Was macht ein Gratin aus und welche Zutaten eignen sich für ein Gratin? Lesen Sie hier mehr zu dem Klassiker aus dem Ofen.

Typisch Gratin

Kartoffelgratin
Kartoffelgratin

Der Begriff Gratin leitet sich von dem französischen Verb "gratiner" ab. Gratiner bedeutet, dass fertig gegarte Zutaten mit einer Käse- oder Semmelbröselkruste im Backofen goldbraun überbacken werden. Damit möglichst viel Kruste entsteht, sind flache, große Auflaufformen, so genannte Gratin-Pfannen ideal. Ein Gratin Klassiker ist Kartoffel-Gratin, in Frankreich als "gratin dauphinois" bekannt. Kartoffelscheiben werden hier mit Sahne, etwas Knoblauch und Käse überbacken.
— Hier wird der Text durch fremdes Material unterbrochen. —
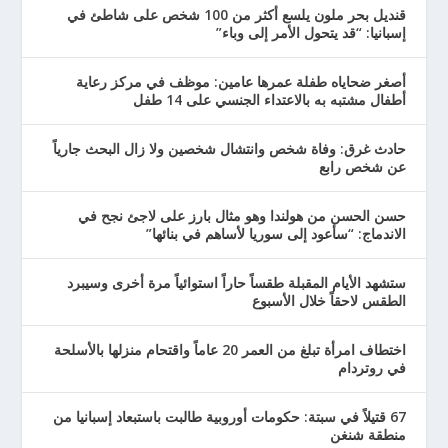
قنديل بحر ملون يلسع أكثر من 100 شخص على شاطئ في
إسبانيا: “قد يتحول الأمر إلى وباء”
أصغر ضحاياه طفلة عمرها عامين: موظف في مركز رعاية
أطفال مشتبه به بالاعتداء الجنسي على 14 طفل
حادث غرق: وفاة شخص وانتشال شخصين ولا زال البحث جارياً
عن شخص رابع
حسن الحسن من هولندا وهو مثال بارز على لاجئ نجح في
الاندماج: “سأعود إلى سوريا لأساهم في بنائها”
ستشهد الأيام المقبلة طقساً حاراً استوائياً مرة أخرى وسيبرد
الطقس لاحقاً خلال الأسبوع
اختطاف امرأة تبلغ من العمر 20 عاماً واقتحام منزلها بالأسلحة
في روتردام
67 قتيلاً في سبتة: حكومات أوروبية طالبت باستبعاد إسبانيا من
منطقة شنغن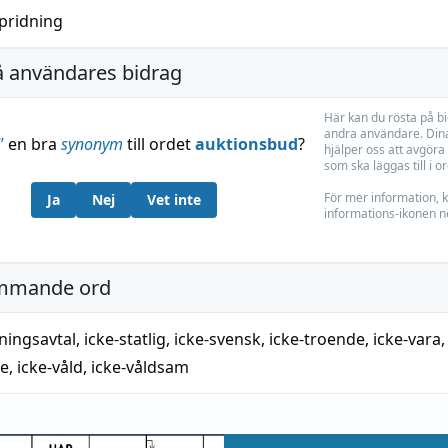
pridning
å användares bidrag
Här kan du rösta på b
andra användare. Dina
”
en bra
synonym
till ordet
auktionsbud
?
hjälper oss att avgöra 
som ska läggas till i o
För mer information, k
Ja
Nej
Vet inte
informations-ikonen n
mmande ord
ningsavtal
,
icke-statlig
,
icke-svensk
,
icke-troende
,
icke-vara
,
re
,
icke-våld
,
icke-våldsam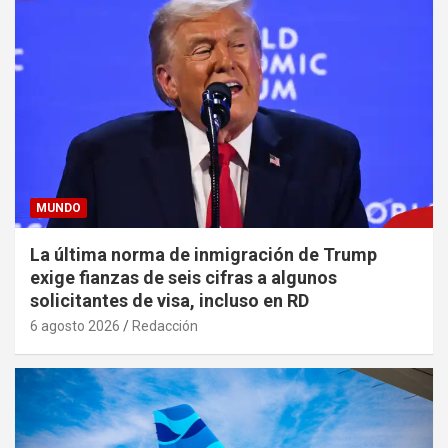
MUNDO
La última norma de inmigración de Trump
exige fianzas de seis cifras a algunos
solicitantes de visa, incluso en RD
6 agosto 2026
Redacción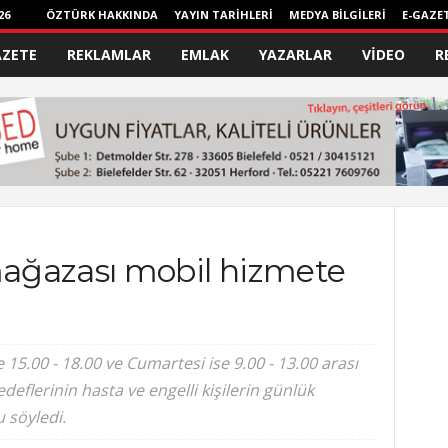
26
ÖZTÜRK HAKKINDA
YAYIN TARİHLERİ
MEDYA BİLGİLERİ
E-GAZE
AZETE
REKLAMLAR
EMLAK
YAZARLAR
VİDEO
R
ağazası mobil hizmete
le 15.00 - 18.00 ve Cumartesi ise 9.00 - 13.00 arası
eflerinin hasta ve engelli kişilerin günlük
 söyledi.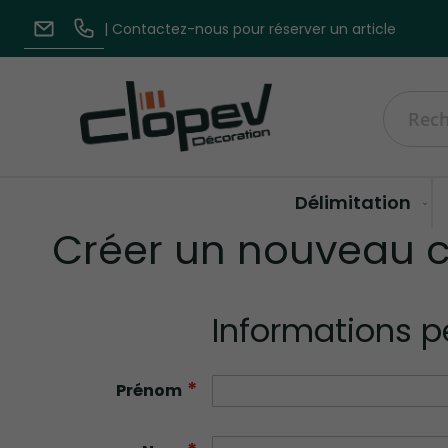
| Contactez-nous pour réserver un article
| Écrivez-nous
| 03 20 84 79 84
Recherc
Délimitation
Créer un nouveau c
Informations p
Prénom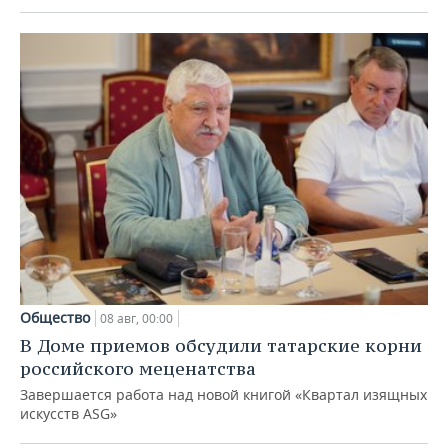
Общество
08 авг, 00:00
В Доме приемов обсудили татарские корни
российского меценатства
Завершается работа над новой книгой «Квартал изящных
искусств ASG»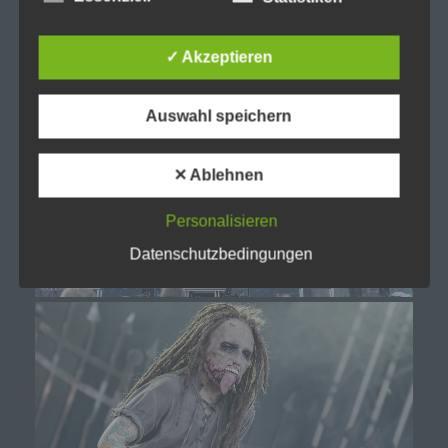
d) Einschränkung der Verarbeitung
✓ Akzeptieren
Einschränkung der Verarbeitung ist die
Auswahl speichern
Markierung gespeicherter personenbezogener
Daten mit dem Ziel, ihre künftige Verarbeitung
einzuschränken.
✕ Ablehnen
e) Profiling
Personalisieren
Datenschutzbedingungen
Profiling ist jede Art der automatisierten
Verarbeitung personenbezogener Daten, die
darin besteht, dass diese personenbezogenen
Daten verwendet werden, um bestimmte
persönliche Aspekte, die sich auf eine natürliche
Person beziehen, zu bewerten, insbesondere,
um Aspekte bezüglich Arbeitsleistung,
wirtschaftlicher Lage, Gesundheit, persönlicher
Vorlieben, Interessen, Zuverlässigkeit, Verhalten,
Aufenthaltsort oder Ortswechsel dieser
natürlichen Person zu analysieren oder
vorherzusagen.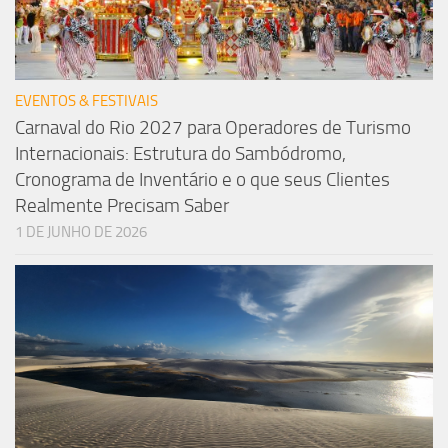
EVENTOS & FESTIVAIS
Carnaval do Rio 2027 para Operadores de Turismo
Internacionais: Estrutura do Sambódromo,
Cronograma de Inventário e o que seus Clientes
Realmente Precisam Saber
1 DE JUNHO DE 2026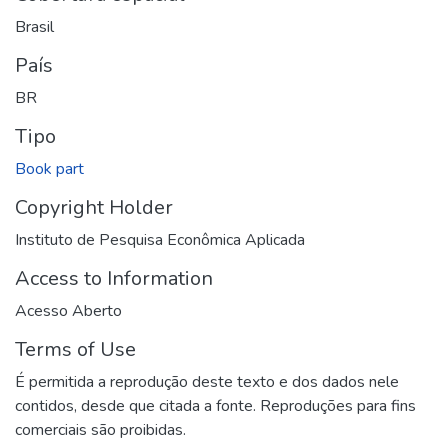
Brasil
País
BR
Tipo
Book part
Copyright Holder
Instituto de Pesquisa Econômica Aplicada
Access to Information
Acesso Aberto
Terms of Use
É permitida a reprodução deste texto e dos dados nele
contidos, desde que citada a fonte. Reproduções para fins
comerciais são proibidas.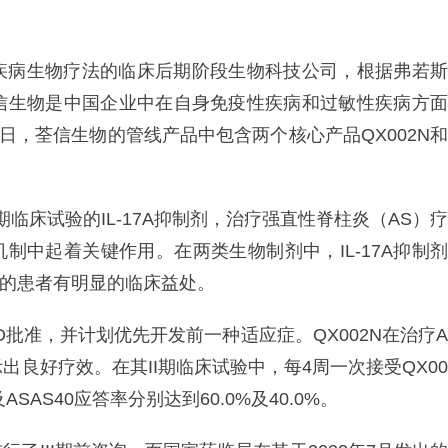
疾病生物疗法的临床后期阶段生物科技公司，根据弗若斯
信生物是中国企业中在自身免疫性疾病和过敏性疾病方面
日，荃信生物的管线产品中包含两个核心产品QX002N和
期临床试验的IL-17A抑制剂，治疗强直性脊柱炎（AS）疗
机制中起着关键作用。在两类生物制剂中，IL-17A抑制剂
制的患者有明显的临床益处。
ND批准，并计划优先开发前一种适应症。QX002N在治疗A
示出良好疗效。在其II期临床试验中，每4周一次接受QX00
ASAS40应答率分别达到60.0%及40.0%。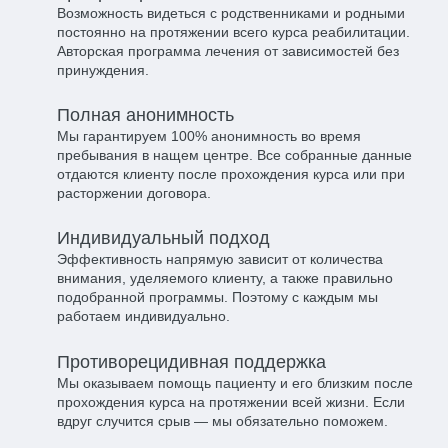
Возможность видеться с родственниками и родными
постоянно на протяжении всего курса реабилитации.
Авторская программа лечения от зависимостей без
принуждения.
Полная анонимность​
Мы гарантируем 100% анонимность во время
пребывания в нащем центре. Все собранные данные
отдаются клиенту после прохождения курса или при
расторжении договора.
Индивидуальный подход​
Эффективность напрямую зависит от количества
внимания, уделяемого клиенту, а также правильно
подобранной программы. Поэтому с каждым мы
работаем индивидуально.
Противорецидивная поддержка​
Мы оказываем помощь пациенту и его близким после
прохождения курса на протяжении всей жизни. Если
вдруг случится срыв — мы обязательно поможем.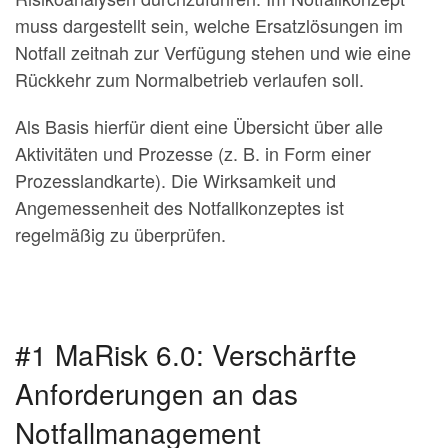
muss dargestellt sein, welche Ersatzlösungen im
Notfall zeitnah zur Verfügung stehen und wie eine
Rückkehr zum Normalbetrieb verlaufen soll.
Als Basis hierfür dient eine Übersicht über alle
Aktivitäten und Prozesse (z. B. in Form einer
Prozesslandkarte). Die Wirksamkeit und
Angemessenheit des Notfallkonzeptes ist
regelmäßig zu überprüfen.
#1 MaRisk 6.0: Verschärfte
Anforderungen an das
Notfallmanagement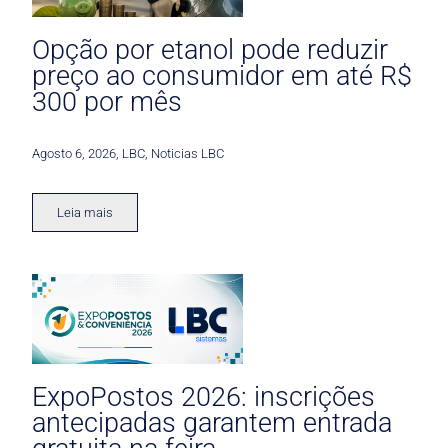
Opção por etanol pode reduzir
preço ao consumidor em até R$
300 por mês
Agosto 6, 2026
,
LBC
,
Noticias LBC
Leia mais
ExpoPostos 2026: inscrições
antecipadas garantem entrada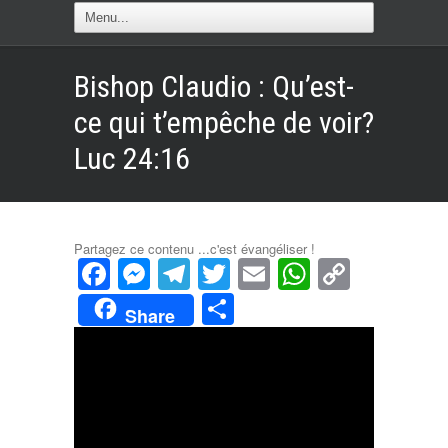
Bishop Claudio : Qu’est-
ce qui t’empêche de voir?
Luc 24:16
Partagez ce contenu ...c'est évangéliser !
Facebook
Messenger
Telegram
Twitter
Email
WhatsAp
Copy
Link
Partager
Share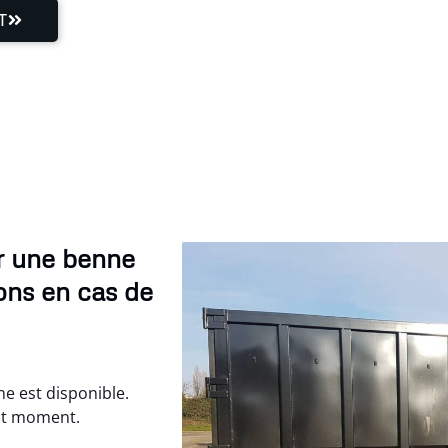
T
er une benne
ons en cas de
e est disponible.
ut moment.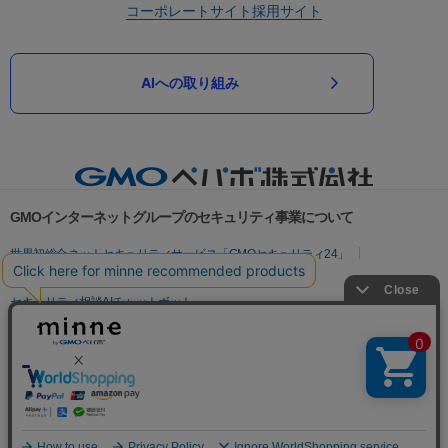
コーポレートサイト
採用サイト
AIへの取り組み
GMOインターネットグループのセキュリティ事業について
世界初総合ネットセキュリティサービス「GMOセキュリティ24」
パスワード漏洩診断
Webサイトリスク診断
セキュリティ相談AIチャットボット
実在証明・盗聴対策
サイバー攻撃対策（GMOサイバーセキュリティ byイエラエ）
サイバー攻撃対策（GMO Flatt Security）
なりすまし対策
セキュリティ事業の軌跡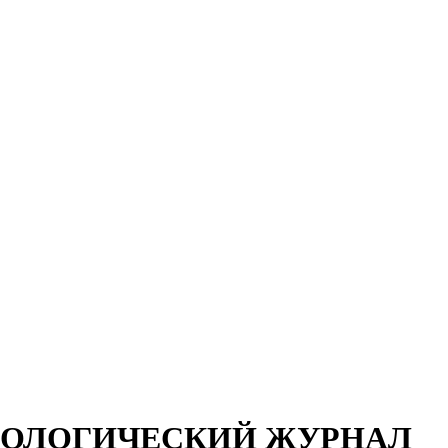
РИНОЛОГИЧЕСКИЙ ЖУРНАЛ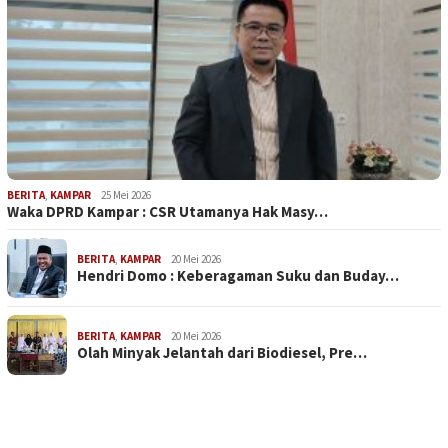
BERITA
,
KAMPAR
25 Mei 2026
Waka DPRD Kampar : CSR Utamanya Hak Masy…
BERITA
,
KAMPAR
20 Mei 2026
Hendri Domo : Keberagaman Suku dan Buday…
BERITA
,
KAMPAR
20 Mei 2026
Olah Minyak Jelantah dari Biodiesel, Pre…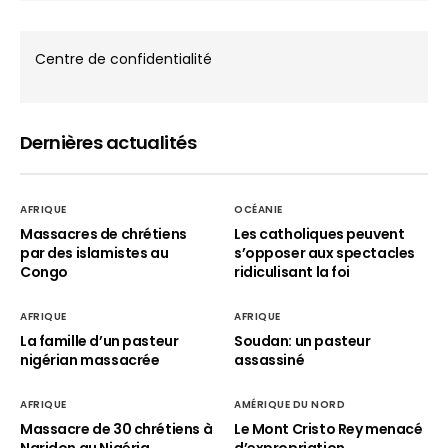
Centre de confidentialité
Dernières actualités
AFRIQUE
OCÉANIE
Massacres de chrétiens
Les catholiques peuvent
par des islamistes au
s’opposer aux spectacles
Congo
ridiculisant la foi
AFRIQUE
AFRIQUE
La famille d’un pasteur
Soudan: un pasteur
nigérian massacrée
assassiné
AFRIQUE
AMÉRIQUE DU NORD
Massacre de 30 chrétiens à
Le Mont Cristo Rey menacé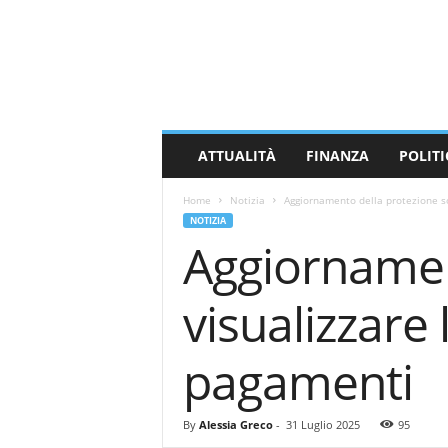
M
a
s
s
a
C
a
ATTUALITÀ
FINANZA
POLITI
r
r
Home
Notizia
Aggiornamento della protezione soc
a
NOTIZIA
r
Aggiornament
a
N
e
visualizzare 
w
s
pagamenti
By
Alessia Greco
-
31 Luglio 2025
95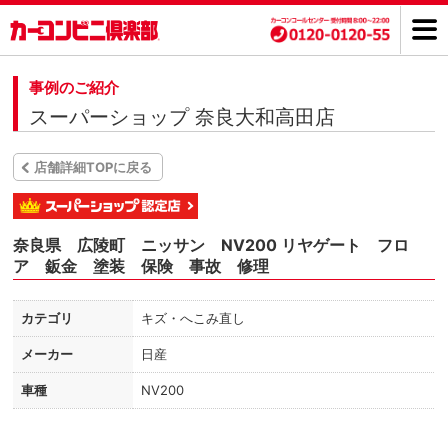
事例のご紹介
スーパーショップ 奈良大和高田店
店舗詳細TOPに戻る
奈良県 広陵町 ニッサン NV200 リヤゲート フロ
ア 鈑金 塗装 保険 事故 修理
カテゴリ
キズ・へこみ直し
メーカー
日産
車種
NV200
Auch andere Gemüsesorten wie Blumenkohl und Zucchini oder Fleisch lassen sich wunderbar gratinieren. Häufig kommt das Gemüse mit einer Käse-, Bechamel- oder Tomatensauce in die Auflaufform und wird dann mit Käseraspeln, Semmelbröseln oder gehackten Nüssen bestreut. Und es gibt sogar süße Gratin Varianten mit Obst und Quark.

So gelingt das Gratin

Damit das Gratin eine schöne goldbraune Farbe bekommt, kann man es im Backofen oder direkt unter dem Grill gratinieren. Wichtig ist es, das Gratin währenddessen im Auge zu behalten, damit die Kruste nicht zu dunkel wird. Ein Gratin wird in der Regel nur kurz überbacken, aus diesem Grund sollte man Zutaten mit längerer Garzeit vorgaren. Damit das Gratin nicht zu flüssig wird, sollte man Gemüsesorten mit einem hohen Wasseranteil ohne Sauce und mit Semmelbröseln gratinieren. Die Kruste aus Semmelbröseln wird besonders aromatisch, wenn man eine kleine Menge gemahlener Nüsse untermischt und ein paar Butterflöckchen und gutes Meersalz auf die Semmelbrösel verteilt, bevor das Gratin in den Ofen kommt.